A 150 km dali, Hosana Meira, de 41 anos, constrói a candidatura coletiva da ‘Bancada Antirracista Dandara, composta por ela e mais 4 pessoas na cidade de Mauá, na região metropolitana do estado de São Paulo. Hosana faz parte do coletivo Samba de Terreiro de Mauá, já foi conselheira da igualdade racial do município em 2016 e, atualmente, trabalha como Orientadora Social no Centro de Referência Especializado de Assistência Social (CREAS). Para ela, a cidade tem dificuldades de representatividade da população, “dos 23 vereadores que foram eleitos na cidade em 2016, nenhum é mulher”, ressalta ainda a problemática racial, “é mínima a quantidade de pessoas negras na política. Não porque não somos capacitados, mas devido ao racismo estrutural que impacta principalmente nós, mulheres negras”.

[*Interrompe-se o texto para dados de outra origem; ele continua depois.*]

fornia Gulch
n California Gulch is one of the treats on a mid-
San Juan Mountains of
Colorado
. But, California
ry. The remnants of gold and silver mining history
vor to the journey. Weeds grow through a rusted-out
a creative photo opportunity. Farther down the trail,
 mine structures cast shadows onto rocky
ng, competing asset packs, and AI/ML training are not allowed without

Hainra Asabi, Luana Caruso, Elly Bayó e Amanda Felipe fazem parte da chapa coletiva Quilombo Dandara de Santo André

Compartilhando dessa mesma opinião, Luana Caruzo, integrante da chapa coletiva Quilombo Dandara, em Santo André, reforça a desigualdade, principalmente, dentro da representação de mulheres negras na política “Nós, mulheres pretas, que sabemos a real necessidade do que precisa mudar, afinal, somos as menos favorecidas, a campanha é desigual”. Dados públicos disponíveis na ferramenta de Divulgação de Candidaturas e Contas Eleitorais do Tribunal Superior Eleitoral mostram que dos 586 candidatos que receberam grandes repasses de verbas nos 11 maiores partidos, apenas 24% eram negros. Na eleição de 2016, quando analisamos as 26 capitais, comprovamos que das candidaturas brancas, 6,4% adentraram as Câmaras Legislativas Municipais, já os candidatos autodeclarados negros, apenas 3,2% conseguiram se eleger, ou seja, candidaturas brancas têm duas vezes mais chances de conquistarem vagas em câmaras de vereadores do que candidaturas negras.

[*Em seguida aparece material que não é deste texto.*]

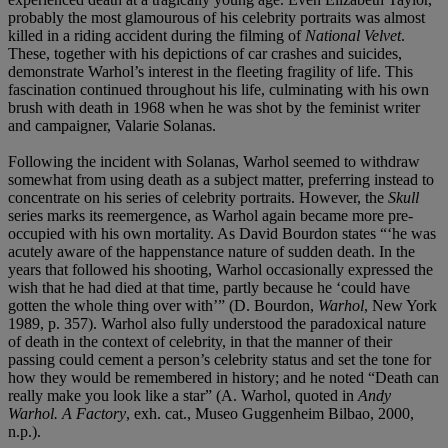
probably the most glamourous of his celebrity portraits was almost
killed in a riding accident during the filming of
National Velvet
.
These, together with his depictions of car crashes and suicides,
demonstrate Warhol’s interest in the fleeting fragility of life. This
fascination continued throughout his life, culminating with his own
brush with death in 1968 when he was shot by the feminist writer
and campaigner, Valarie Solanas.
Following the incident with Solanas, Warhol seemed to withdraw
somewhat from using death as a subject matter, preferring instead to
concentrate on his series of celebrity portraits. However, the
Skull
series marks its reemergence, as Warhol again became more pre-
occupied with his own mortality. As David Bourdon states “‘he was
acutely aware of the happenstance nature of sudden death. In the
years that followed his shooting, Warhol occasionally expressed the
wish that he had died at that time, partly because he ‘could have
gotten the whole thing over with’” (D. Bourdon,
Warhol
, New York
1989, p. 357). Warhol also fully understood the paradoxical nature
of death in the context of celebrity, in that the manner of their
passing could cement a person’s celebrity status and set the tone for
how they would be remembered in history; and he noted “Death can
really make you look like a star” (A. Warhol, quoted in
Andy
Warhol. A Factory
, exh. cat., Museo Guggenheim Bilbao, 2000,
n.p.).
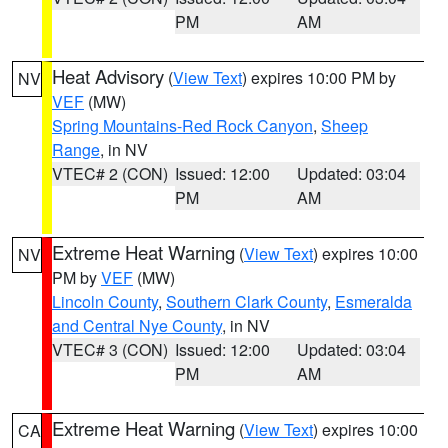
PM
AM
Heat Advisory
(
View Text
) expires 10:00 PM by
NV
VEF
(MW)
Spring Mountains-Red Rock Canyon
,
Sheep
Range
, in NV
VTEC# 2 (CON)
Issued: 12:00
Updated: 03:04
PM
AM
Extreme Heat Warning
(
View Text
) expires 10:00
NV
PM by
VEF
(MW)
Lincoln County
,
Southern Clark County
,
Esmeralda
and Central Nye County
, in NV
VTEC# 3 (CON)
Issued: 12:00
Updated: 03:04
PM
AM
Extreme Heat Warning
(
View Text
) expires 10:00
CA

Distribuição do fundo eleitoral

O movimento negro brasileiro conquistou importante vitória no enfrentamento ao racismo institucional dentro da política, ao provocar o TSE a analisar, a partir de consulta protocolada pela deputada Benedita da Silva (PT-RJ), a situação injusta de candidaturas negras e sua baixa representação em cargos eletivos. Em decisão histórica, os Ministros do Tribunal Superior Eleitoral aprovaram a distribuição proporcional do Fundo de Financiamento Eleitoral (FEFC) e do tempo de propaganda de rádio e TV para 2022. Apesar de importante, a aprovação gerou controvérsia e mobilizou os movimentos negros a pressionarem para que a resolução tivesse validade já em 2020. O Ministro do Supremo Tribunal Federal, Ricardo Lewandowski,  determinou enfim, que a reserva de recursos para candidaturas negras fosse aplicada para as eleições de 2020. A ação foi mobilizada pela Educafro e possibilitou a grande conquista desta que é uma demanda recorrente dos movimentos negros. Para dar visibilidade às candidaturas negras, a Coalizão Negra Por Direitos e a plataforma Change criaram um abaixo-assinado pedindo ao TSE que veicule campanhas publicitárias de incentivo ao voto em candidaturas de pessoas negras, como já é feito no estímulo ao voto feminino. Para Douglas Belchior, membro e um dos fundadores da Uneafro Brasil, o ano de 2020 foi marcado pela ampliação dos debates do movimento negro, “nesse ano, o único fenômeno que foi capaz de atravessar a pandemia foi o debate sobre o antirracismo no mundo”, referindo-se aos protestos contra a violência policial que se iniciaram nos EUA depois que George Floyd, um cidadão negro, foi asfixiado e morto por um policial branco em Mineápolis. Para Douglas, é gigante o simbolismo das eleições acontecerem no mês em que é comemorada a consciência negra e no ano em que mais se debateu antirracismo. “O povo negro foi, por muito tempo, proibido de votar, depois de se candidatar. Hoje, temos candidaturas negras, mas nós não alcançamos ainda o direito a sermos eleitos e ocupar os espaços de poder”, e conclui dizendo: “Para essa realidade mudar, não basta apenas votar em pessoas negras, é necessário o voto em candidaturas negras comprometidas com a agenda do movimento negro!”.